4.5. Purification of Expressed TwSQS and Western Blot Analysis

The crude enzyme solution was subjected to His-Tag purification using a Ni-NTA agarose gravity column (TransGen Biotech, Beijing, China) [42]. Ni-NTA agarose was equilibrated with balance buffer (10 mM imidazole, 50 mM Tris–HCl, pH 7.5, 50 mM NaH₂PO₄, and 0.3 M NaCl). The crude enzyme solution was added to the column and then washed with balance buffer.

The desired protein was eluted from Ni-NTA resin with increasing imidazole concentration (50–200 mM) in elution buffer. The eluted fractions were analyzed on a 10% SDS-PAGE gel and stained by Coomassie Blue R250 solution. The imidazole of purified protein was removed by centrifugal ultrafiltration (Amicon Ultra 10 kDa, Millipore, Burlington, MA, USA).
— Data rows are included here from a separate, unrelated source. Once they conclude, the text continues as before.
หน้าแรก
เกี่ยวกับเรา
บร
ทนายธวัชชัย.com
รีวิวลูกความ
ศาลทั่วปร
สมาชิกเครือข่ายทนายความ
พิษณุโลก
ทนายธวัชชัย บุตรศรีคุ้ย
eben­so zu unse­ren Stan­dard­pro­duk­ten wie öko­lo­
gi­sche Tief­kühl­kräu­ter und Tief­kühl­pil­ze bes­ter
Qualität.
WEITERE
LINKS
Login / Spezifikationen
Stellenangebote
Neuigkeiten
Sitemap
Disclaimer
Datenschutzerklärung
The recombinant protein was verified via Western blot analysis. Protein bands were transferred onto nitrocellulose membrane from SDS-PAGE gel. The membrane was blocked with 5% (w/v) skimmed milk in TBST (triethanolamine buffered saline adding 0.05% Tween 20) for 2 h, and then incubated with HRP Conjugated Anti His-Tag Mouse Monoclonal Antibody (1:3000, CWBIO, Beijing, China) at 4 °C overnight. After washing five times with TBST (5 min each time), the blots were revealed with a diaminobenzidine (DAB) kit (Solarbio, Beijing, China).
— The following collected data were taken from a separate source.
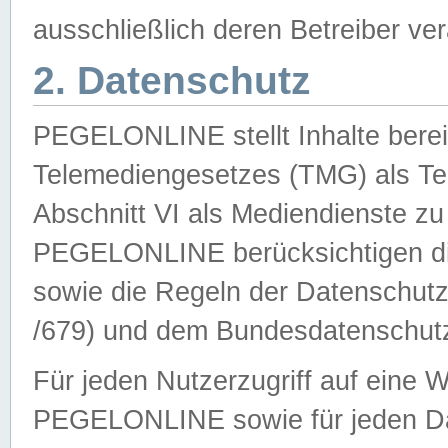
ausschließlich deren Betreiber ver
2. Datenschutz
PEGELONLINE stellt Inhalte bereit
Telemediengesetzes (TMG) als Te
Abschnitt VI als Mediendienste zu
PEGELONLINE berücksichtigen die
sowie die Regeln der Datenschu
/679) und dem Bundesdatenschut
Für jeden Nutzerzugriff auf eine 
PEGELONLINE sowie für jeden Da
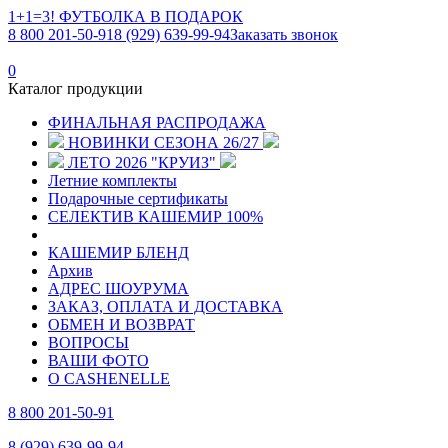
1+1=3! ФУТБОЛКА В ПОДАРОК
8 800 201-50-91
8 (929) 639-99-94
Заказать звонок
0
Каталог продукции
ФИНАЛЬНАЯ РАСПРОДАЖА
НОВИНКИ СЕЗОНА 26/27
ЛЕТО 2026 "КРУИЗ"
Летние комплекты
Подарочные сертификаты
СЕЛЕКТИВ КАШЕМИР 100%
КАШЕМИР БЛЕНД
Архив
АДРЕС ШОУРУМА
ЗАКАЗ, ОПЛАТА И ДОСТАВКА
ОБМЕН И ВОЗВРАТ
ВОПРОСЫ
ВАШИ ФОТО
О CASHENELLE
8 800 201-50-91
8 (929) 639-99-94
4.6. In Vitro Enzyme Reaction

The enzyme reaction of the recombinant protein TwSQS was conducted as follows. The purified protein incubated at 30 °C with 50 μM FPP triammonium salt (Sigma–Aldrich, St. Louis, MO, USA), 50 mM Tris–HCl (pH 7.5), 25 mM MgCl₂, 1 mM DTT, 2% Glycine and 3 mM NADPH in a total reaction volume of 300 µL. After 8 h, the reaction product was extracted four times with 400 µL n-hexane and then analyzed by GC-MS. The GC-MS detection was performed on GCMS-QP2010 Ultra (Shimadzu, Kyoto, Japan) using the method described as Rong et al. [22].

4.7. Expression Analysis

Total RNA from different tissues and hairy roots treated by MeJA was extracted separately using the plant total RNA extraction kit (TIANGEN Biotech Co., Ltd., Beijing, China), and reversely transcribed into cDNA using the Prime Script™ RT reagent kit with gDNA Eraser (TaKaRa). The qRT-PCR analysis was performed using the SYBR Premix Ex Taq (TaKaRa) on a CFX96™ Real-time PCR system (Bio-Rad, Hercules, CA, USA). Elongation factor 1 α (EF1α) was used as a reference gene for gene expression normalization [43]. Primers used for expression analysis of TwSQS (TwSQS-qF and TwSQS-qR) and EF1α (Efα-F and Efα-R) were given in Table 1. Each analysis included three independent experiments and two biological replicates. The relative amounts of TwSQS were quantified by using 2^−ΔΔCt method [44].

5. Conclusions

We have successfully cloned and characterized a squalene synthase gene, which is involved in celastrol biosynthesis in the medicinal plant T. wilfordii. The recombinant TwSQS protein was expressed in E. coli and purified. After determination of squalene by GC-MS, we verified that the TwSQS encodes a functional squalene synthase. Furthermore, the expression profile of the SQS gene in different tissues and methyl jasmonate treatments were determined. The results indicate that TwSQS is positively involved in celastrol biosynthesis. The present study is helpful to understand celastrol in T. wilfordii at the molecular level. Further studies on TwSQS would be useful for understanding celastrol biosynthesis and would provide molecular resources for the biotechnological improvement of this important medicinal plant.